● **DATA TO USE**

************

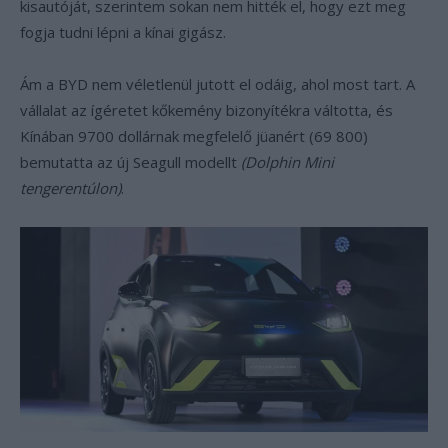
kisautóját, szerintem sokan nem hitték el, hogy ezt meg
fogja tudni lépni a kínai gigász.
Ám a BYD nem véletlenül jutott el odáig, ahol most tart. A
vállalat az ígéretet kőkemény bizonyítékra váltotta, és
Kínában 9700 dollárnak megfelelő jüanért (69 800)
bemutatta az új Seagull modellt
(Dolphin Mini
tengerentúlon)
.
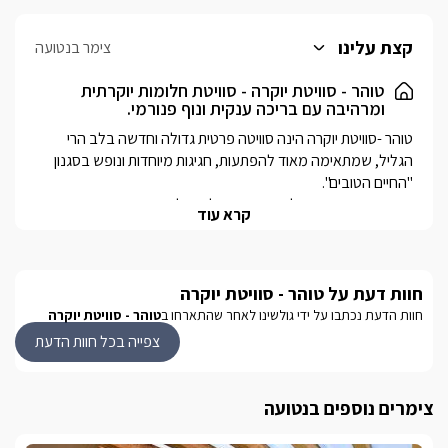
קצת עלינו
צימר בנטועה
טוהר - סוויטת יוקרה - סוויטת חלומות יוקרתית
ומרהיבה עם בריכה ענקית ונוף פנורמי.
טוהר -סוויטת יוקרה הינה סוויטה פרטית גדולה וחדשה בלב הרי 
הגליל, שמתאימה מאוד להפתעות, חגיגות מיוחדות ונופש בסגנון 
האחוזה משתרעת על פני שטח גדול שכולו פרטי עבור הזוג או 
קרא עוד
המשפחה המתארחים ובמרכזו ניצבים בריכת שחייה ענקית וג'קוזי 
ספא חלומי – מחוממים היטב ועטופים בקירוי זכוכית מלא בחורף, 
חוות דעת על טוהר - סוויטת יוקרה
פנים הסוויטה בעיצוב מודרני משולב נגיעות "רטרו" תוססות, כולל 
חוות הדעת נכתבו על ידי גולשינו לאחר שהתארחו ב
טוהר - סוויטת יוקרה
 טוהר -סוויטת יוקרה שוכנת רק מספר דקות נסיעה מן האתרים 
צפייה בכל חוות הדעת
המפורסמים ביותר בגליל המערבי:  מערת קשת, נחל כזיב, פארק 
כזיב ושלל אטרקציות שטח מדהימות במרחק של 10 דקות נסיעה 
צימרים נוספים בנטועה
לכל היותר.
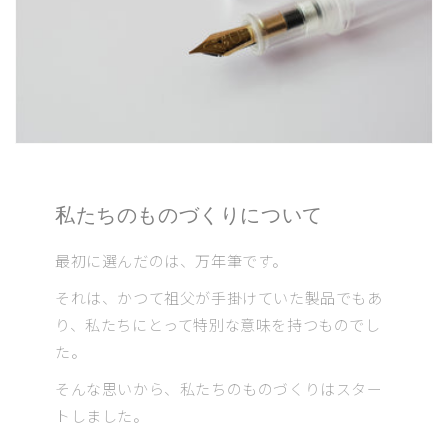
私たちのものづくりについて
最初に選んだのは、万年筆です。
それは、かつて祖父が手掛けていた製品でもあ
り、私たちにとって特別な意味を持つものでし
た。
そんな思いから、私たちのものづくりはスター
トしました。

************

● **INSTRUCTIONS TO FOLLOW**
Go through the entries and report every line with the string "הדעת".

● **TASK RESULT**
חוות הדעת נכתבו על ידי גולשינו לאחר שהתארחו ב
צפייה בכל חוות הדעת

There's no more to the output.